Re: Spurious "apparent wraparound" via SimpleLruTruncate() rounding

From: Andrey Borodin <x4mmm(at)yandex-team(dot)ru>
To: Noah Misch <noah(at)leadboat(dot)com>
Cc: Tom Lane <tgl(at)sss(dot)pgh(dot)pa(dot)us>, Tomas Vondra <tomas(dot)vondra(at)2ndquadrant(dot)com>, pgsql-hackers(at)postgresql(dot)org
Subject: Re: Spurious "apparent wraparound" via SimpleLruTruncate() rounding
Date: 2021-01-06 06:28:36
Message-ID: 561A2AF4-E745-4043-B5FC-9537AEE55701@yandex-team.ru
Views: Raw Message | Whole Thread | Download mbox | Resend email
Thread:
Lists: pgsql-hackers

> 1 янв. 2021 г., в 23:05, Andrey Borodin <x4mmm(at)yandex-team(dot)ru> написал(а):
>
> I've found this thread in CF looking for something to review.

We discussed patches with Noah offlist. I'm resending summary to list.

There are two patches:
1. slru-truncate-modulo-v5.patch
2. slru-truncate-t-insurance-v4.patch

It would be a bit easier to review if patches were versioned together (v5 both), because 2nd patch applies on top of 1st. Also 2nd patch have a problem if applying with git (in async.c).
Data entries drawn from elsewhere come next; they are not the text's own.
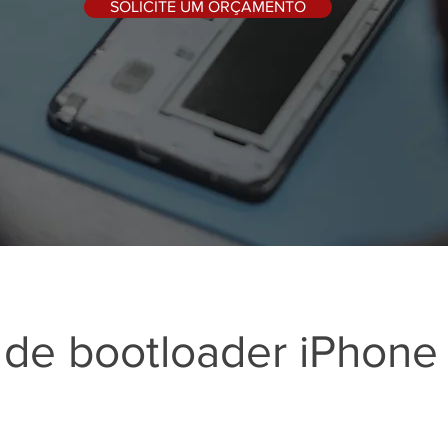
SOLICITE UM ORÇAMENTO
 de bootloader iPhone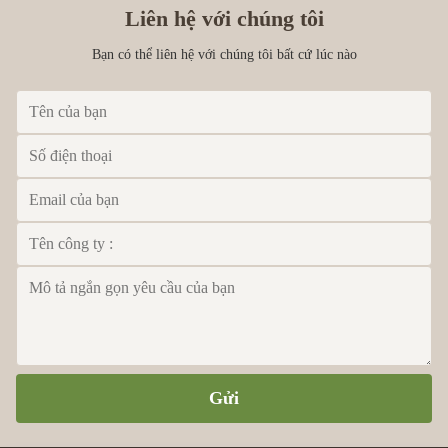
Liên hệ với chúng tôi
Bạn có thể liên hệ với chúng tôi bất cứ lúc nào
Gửi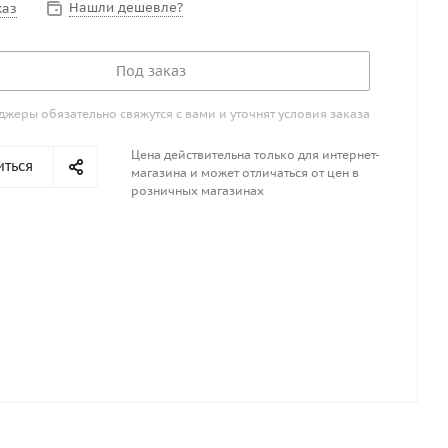
Нашли дешевле?
каз
Под заказ
жеры обязательно свяжутся с вами и уточнят условия заказа
Цена действительна только для интернет-
иться
магазина и может отличаться от цен в
розничных магазинах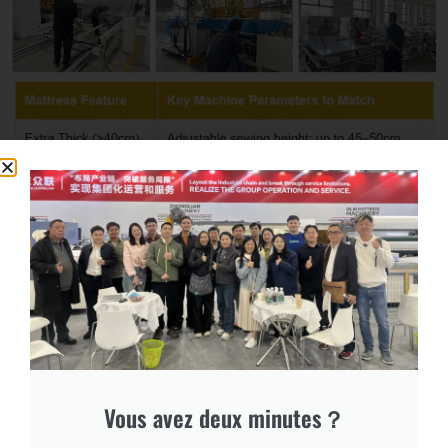
Certifications de qualité
Vous avez deux minutes？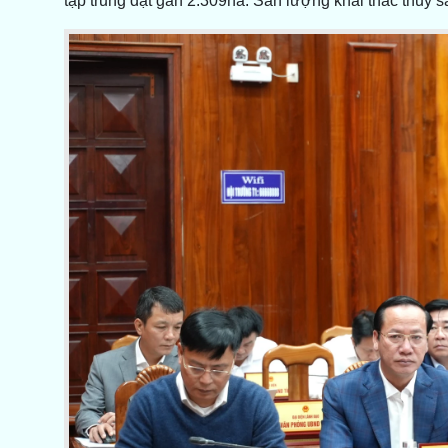
tập trung đạt gần 2.309ha. Sản lượng khai thác thủy 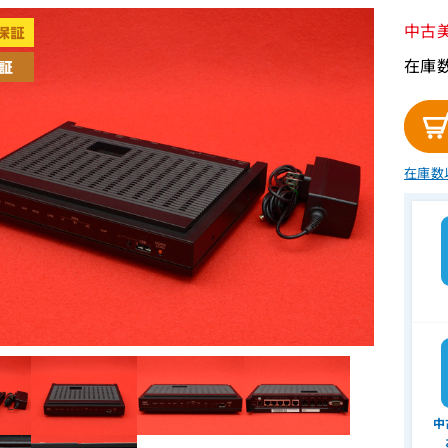
中古
在庫
在庫数
中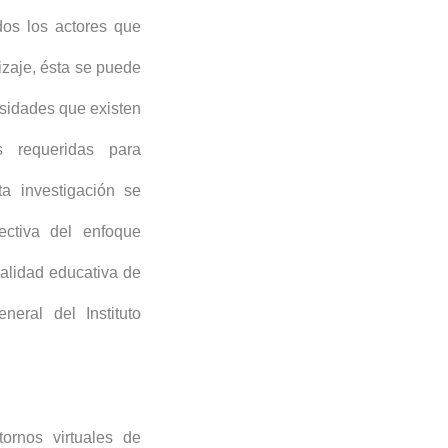
dos los actores que
zaje, ésta se puede
esidades que existen
s requeridas para
a investigación se
ectiva del enfoque
calidad educativa de
eral del Instituto
ornos virtuales de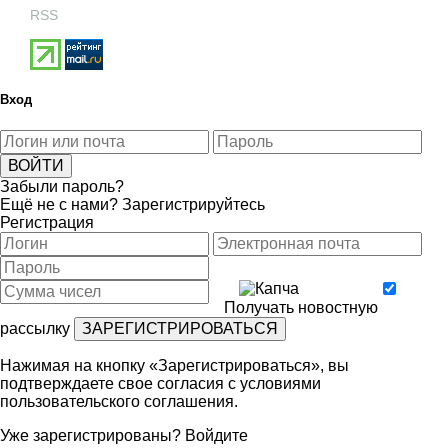
RSS
Вход
Забыли пароль?
Ещё не с нами?
Зарегистрируйтесь
Регистрация
Получать новостную
рассылку
Нажимая на кнопку «Зарегистрироваться», вы
подтверждаете свое согласия с условиями
пользовательского соглашения
.
Уже зарегистрированы?
Войдите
First patch fixes a bug with possible SLRU truncation around wrapping point too early.
Basic idea of the patch is "If we want to delete a range we must be eligible to delete it's beginning and ending".
So to test if page is deletable it tests that first and last xids(or other SLRU's unit) are of no interest. To test if a segment is deletable it tests if first and last pages can be deleted.
Patch adds test in unusual manner: they are implemented as assert functions. Tests are fast, they are only checking basic and edge cases. But tests will not be run if Postgres is build without asserts.
I'm a little suspicious of implementation of *PagePrecedes(int page1, int page2) functions. Consider following example from the patch:

static bool
CommitTsPagePrecedes(int page1, int page2)
{
TransactionId xid1;
TransactionId xid2;

xid1 = ((TransactionId) page1) * COMMIT_TS_XACTS_PER_PAGE;
xid1 += FirstNormalTransactionId + 1;
xid2 = ((TransactionId) page2) * COMMIT_TS_XACTS_PER_PAGE;
xid2 += FirstNormalTransactionId + 1;

return (TransactionIdPrecedes(xid1, xid2) &&
TransactionIdPrecedes(xid1, xid2 + COMMIT_TS_XACTS_PER_PAGE - 1));
}

We are adding FirstNormalTransactionId to xids to avoid them being special xids.
We add COMMIT_TS_XACTS_PER_PAGE - 1 to xid2 to shift it to the end of the page. But due to += FirstNormalTransactionId we shift slightly behind page boundaries and risk that xid2 + COMMIT_TS_XACTS_PER_PAGE - 1 can become FrozenTransactionId (FirstNormalTransactionId - 1). Thus we add +1 to all values in scope. While the logic is correct, coding is difficult. Maybe we could just use
page1_first_normal_xid = ((TransactionId) page1) * CLOG_XACTS_PER_PAGE + FirstNormalTransactionId;
page2_first_normal_xid = ((TransactionId) page2) * CLOG_XACTS_PER_PAGE + FirstNormalTransactionId;
page2_last_xid = ((TransactionId) page2) * CLOG_XACTS_PER_PAGE + CLOG_XACTS_PER_PAGE - 1;
But I'm not insisting on this.

Following comment is not correct for 1Kb and 4Kb pages
+ * At every supported BLCKSZ, (1 << 31) % COMMIT_TS_XACTS_PER_PAGE == 128.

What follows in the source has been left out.